> **Task to carry out**:
Extract, from the listing that follows, each line containing the word "პოლიტიკის".

> **Extracted material**:
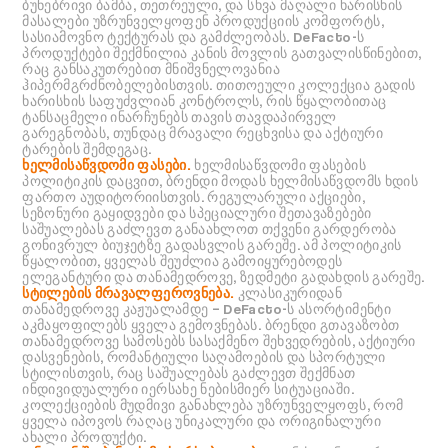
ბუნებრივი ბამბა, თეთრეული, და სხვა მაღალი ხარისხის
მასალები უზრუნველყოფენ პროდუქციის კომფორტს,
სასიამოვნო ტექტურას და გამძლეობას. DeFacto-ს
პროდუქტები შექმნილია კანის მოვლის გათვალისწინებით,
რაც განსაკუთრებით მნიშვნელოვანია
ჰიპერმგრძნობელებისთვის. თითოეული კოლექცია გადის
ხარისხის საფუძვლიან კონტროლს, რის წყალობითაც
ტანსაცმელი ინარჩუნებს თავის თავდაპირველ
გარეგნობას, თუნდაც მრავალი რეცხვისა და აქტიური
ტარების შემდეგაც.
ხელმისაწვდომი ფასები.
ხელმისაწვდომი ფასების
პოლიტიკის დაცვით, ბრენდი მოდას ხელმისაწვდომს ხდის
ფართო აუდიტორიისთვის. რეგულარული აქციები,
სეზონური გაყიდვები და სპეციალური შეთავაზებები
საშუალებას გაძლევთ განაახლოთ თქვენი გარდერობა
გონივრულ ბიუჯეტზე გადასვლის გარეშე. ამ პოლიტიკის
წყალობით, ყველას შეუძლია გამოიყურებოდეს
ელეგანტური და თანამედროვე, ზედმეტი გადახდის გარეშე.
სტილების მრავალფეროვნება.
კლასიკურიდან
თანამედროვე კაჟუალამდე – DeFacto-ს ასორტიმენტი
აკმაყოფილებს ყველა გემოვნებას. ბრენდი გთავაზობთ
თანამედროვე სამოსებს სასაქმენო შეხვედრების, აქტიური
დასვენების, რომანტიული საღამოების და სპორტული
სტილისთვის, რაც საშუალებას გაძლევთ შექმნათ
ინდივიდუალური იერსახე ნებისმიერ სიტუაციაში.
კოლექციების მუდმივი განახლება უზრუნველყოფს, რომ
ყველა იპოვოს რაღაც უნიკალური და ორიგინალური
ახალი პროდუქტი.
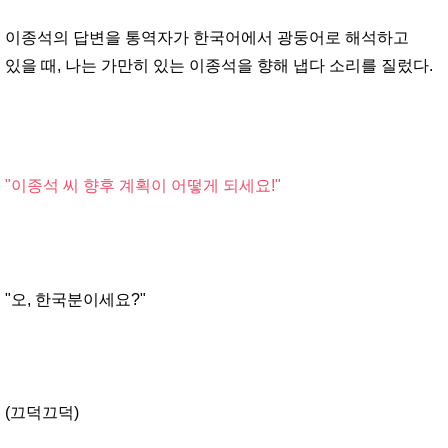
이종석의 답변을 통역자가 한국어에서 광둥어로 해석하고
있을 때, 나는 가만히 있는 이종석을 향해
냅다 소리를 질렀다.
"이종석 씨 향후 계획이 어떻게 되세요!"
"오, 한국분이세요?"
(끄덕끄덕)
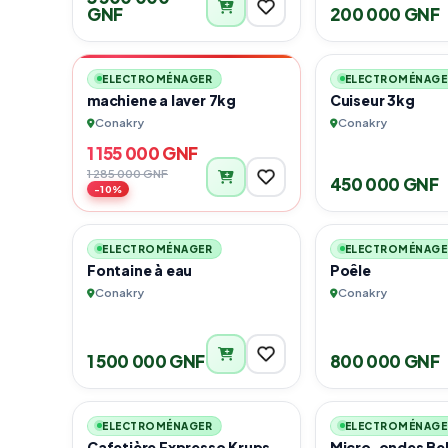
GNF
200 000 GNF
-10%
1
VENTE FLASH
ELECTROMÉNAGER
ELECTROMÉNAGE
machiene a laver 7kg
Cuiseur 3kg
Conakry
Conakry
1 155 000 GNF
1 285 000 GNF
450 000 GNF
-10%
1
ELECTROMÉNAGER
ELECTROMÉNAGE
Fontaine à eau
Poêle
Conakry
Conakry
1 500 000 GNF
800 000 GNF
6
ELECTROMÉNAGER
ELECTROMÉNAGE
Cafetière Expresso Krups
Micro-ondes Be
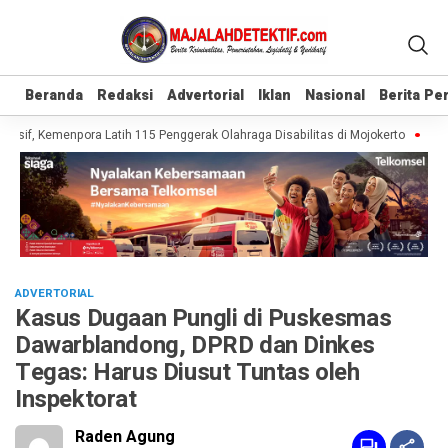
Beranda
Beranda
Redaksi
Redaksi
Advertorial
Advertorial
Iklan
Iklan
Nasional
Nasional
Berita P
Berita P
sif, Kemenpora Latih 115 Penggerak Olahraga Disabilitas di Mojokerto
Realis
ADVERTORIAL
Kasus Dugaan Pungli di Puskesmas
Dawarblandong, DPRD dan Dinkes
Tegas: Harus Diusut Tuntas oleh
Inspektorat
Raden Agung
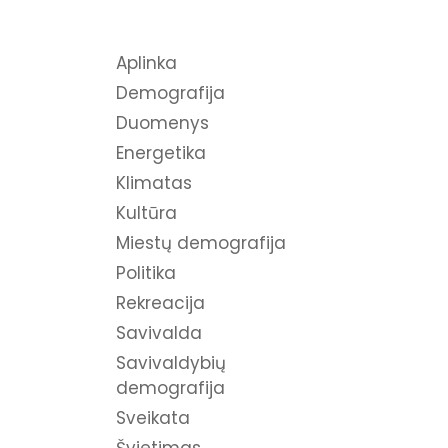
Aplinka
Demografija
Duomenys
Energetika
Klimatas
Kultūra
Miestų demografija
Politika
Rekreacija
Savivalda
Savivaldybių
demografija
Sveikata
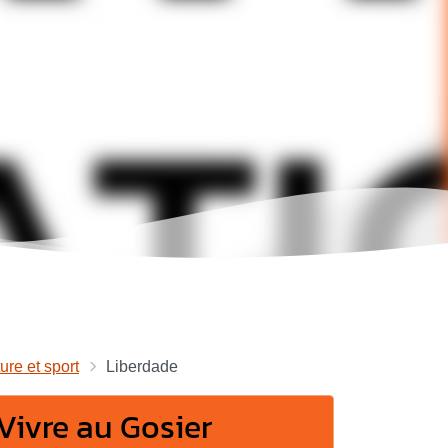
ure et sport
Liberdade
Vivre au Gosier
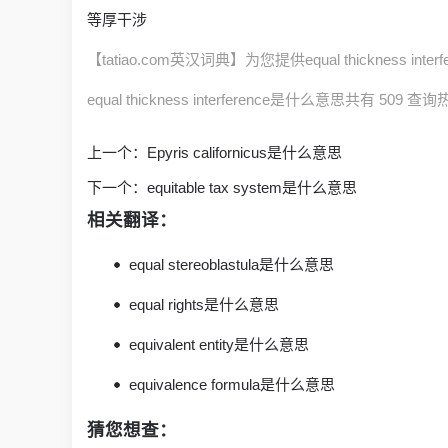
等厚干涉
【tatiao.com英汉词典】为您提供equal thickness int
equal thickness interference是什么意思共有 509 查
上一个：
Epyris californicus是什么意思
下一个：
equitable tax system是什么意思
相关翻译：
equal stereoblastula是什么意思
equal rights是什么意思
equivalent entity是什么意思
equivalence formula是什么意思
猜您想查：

> **Response**:
პოლიტიკის დაცვით, ბრენდი მოდას ხელმისაწვდომს ხდის
გონივრულ ბიუჯეტზე გადასვლის გარეშე. ამ პოლიტიკის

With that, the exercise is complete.